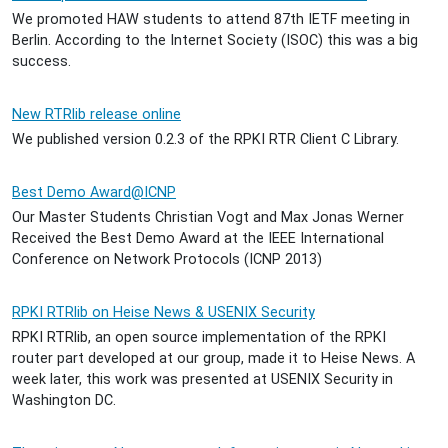
We promoted HAW students to attend 87th IETF meeting in
Berlin. According to the Internet Society (ISOC) this was a big
success.
New RTRlib release online
We published version 0.2.3 of the RPKI RTR Client C Library.
Best Demo Award@ICNP
Our Master Students Christian Vogt and Max Jonas Werner
Received the Best Demo Award at the IEEE International
Conference on Network Protocols (ICNP 2013)
RPKI RTRlib on Heise News & USENIX Security
RPKI RTRlib, an open source implementation of the RPKI
router part developed at our group, made it to Heise News. A
week later, this work was presented at USENIX Security in
Washington DC.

****************

**TASK PROMPT**
Filter the records for lines containing the word "Best" and copy each one.

**YOUR SOLUTION**
Best Demo Award@ICNP
Received the Best Demo Award at the IEEE International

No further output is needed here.